En ese preciso instante, por el ventanal abierto, entró la propia Infanta con su séquito, y cuando vieron al horroroso enanito de bruces en el pavimento, golpeándolo con los puños del modo más fantástico, estallaron en alegres carcajadas. 
—Sus danzas son muy graciosas —dijo la infanta—, pero su manera de actuar es mucho más divertida todavía. Lo hace casi tan bien como las marionetas, aunque con menos naturalidad. 
Agitó su abanico, y aplaudió. 
Pero el enanito no levantó la cabeza. Sus sollozos eran cada vez más débiles; hasta que exhaló un extraño suspiro y se oprimió el costado. Luego, cayó boca arriba y quedó inmóvil. 
—¡Lo has hecho estupendo! —aplaudió la Infanta después de una pausa— Pero ahora te toca bailar. 
—Sí —gritaron los demás niños—, tienes que levantarte y bailar. Eres tan inteligente como los monos de Berbería, y mucho más gracioso.
Pero el enanito no contestó. 
La Infanta , airada, dio un golpe en el suelo con su pie, y llamó a su tío, que estaba paseando con el Chambelán, mientras leían unas cartas recién llegadas de México, donde se acababa de establecer la Santa Inquisición. 
—Mi enanito se está haciendo el desobediente —gritó la Infanta —. ¡Levántenlo y díganle que baile! 
Los caballeros sonrieron entre sí y entraron sin prisa. Al llegar junto al enanito, don Pedro se inclinó y lo golpeó suavemente en la mejilla con su guante bordado.
—Baila ya, petit montre —dijo—. La Infanta de España y de todas las Indias quiere que la diviertas. 
Pero el enanito permaneció inmóvil. 
—Habrá que hacer venir al verdugo —dijo enojado don Pedro. 

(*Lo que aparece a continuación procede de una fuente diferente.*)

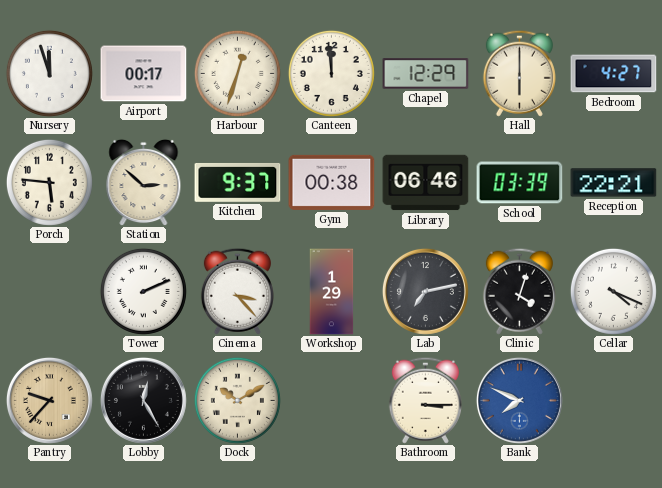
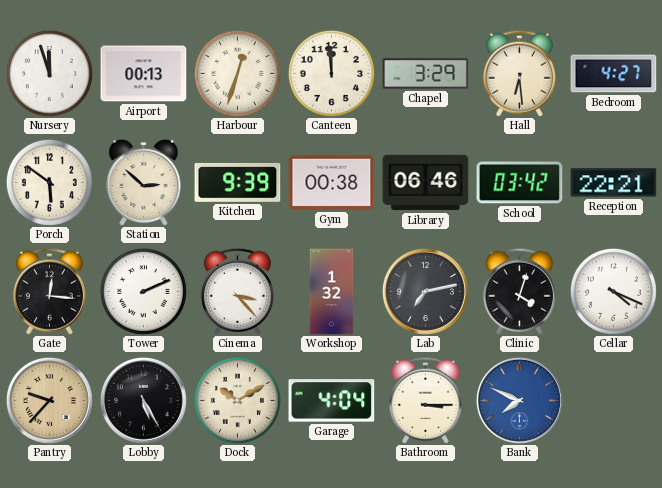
Airport: 00:17 -> 00:13
Chapel: 12:29 -> 3:29
Hall: 6:00 -> 6:29
Porch: 5:46 -> 5:51
Kitchen: 9:37 -> 9:39
School: 03:39 -> 03:42
Gate: none -> 12:16
Workshop: 1:29 -> 1:32
Lobby: 12:25 -> 5:25
Garage: none -> 4:04
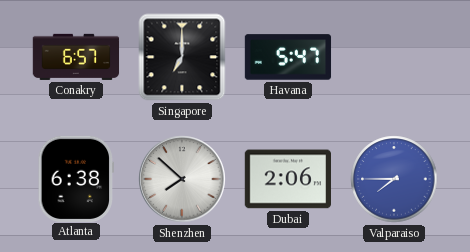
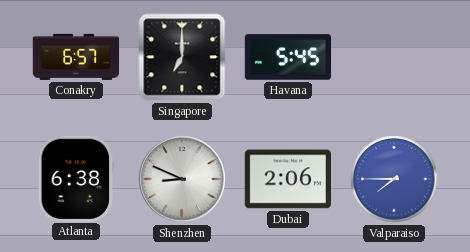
Havana: 5:47 -> 5:45
Shenzhen: 7:52 -> 8:49
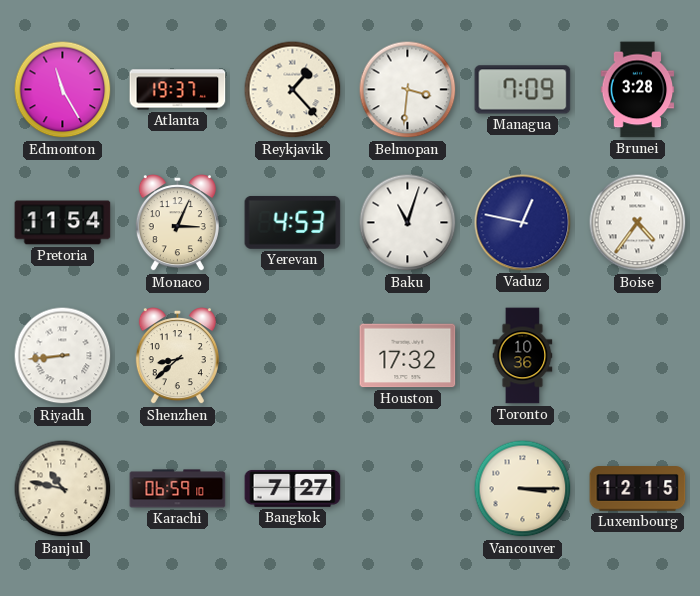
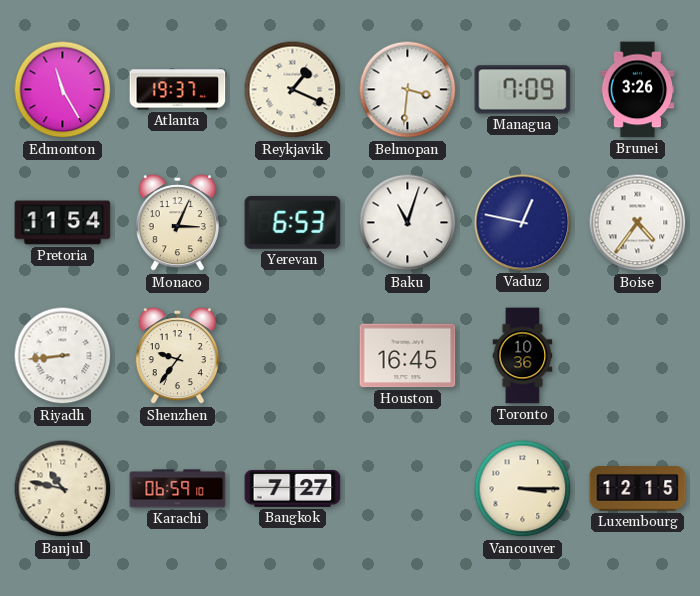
Reykjavik: 1:23 -> 1:19
Brunei: 3:28 -> 3:26
Yerevan: 4:53 -> 6:53
Shenzhen: 8:38 -> 9:36
Houston: 17:32 -> 16:45
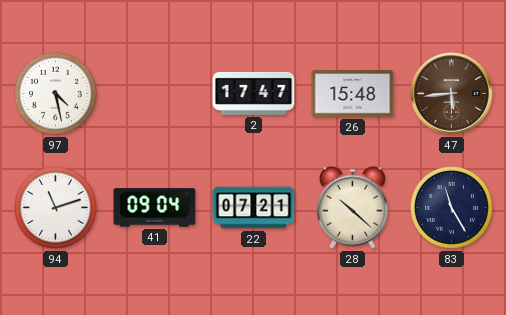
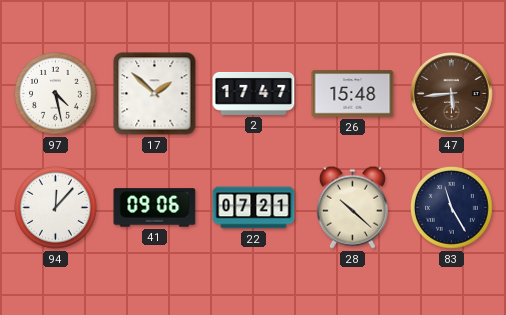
17: none -> 1:52
94: 11:12 -> 12:07
41: 09:04 -> 09:06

Pero el Chambelán, que miraba la escena con rostro grave, se arrodilló junto al enanito y le puso la mano sobre el corazón. Después de un momento se encogió de hombros y levantándose, hizo una profunda reverencia a la infanta diciendo: 
—Mi bella Princesa, tu enanito no volverá a bailar. Y es lamentable, porque es tan feo, que con seguridad habría hecho sonreír al propio Rey. 
—¿Y por qué no volverá a bailar? —preguntó la Infanta con aire decepcionado.
—Porque su corazón se ha roto —contestó el Chambelán.
Y la Infanta frunció el ceño, y sus finos labios se contrajeron en un delicioso gesto de fastidio. 
—De ahora en adelante —exclamó echando a correr al jardín— los que vengan a jugar conmigo no deben tener corazón. (OSCAR WILDE).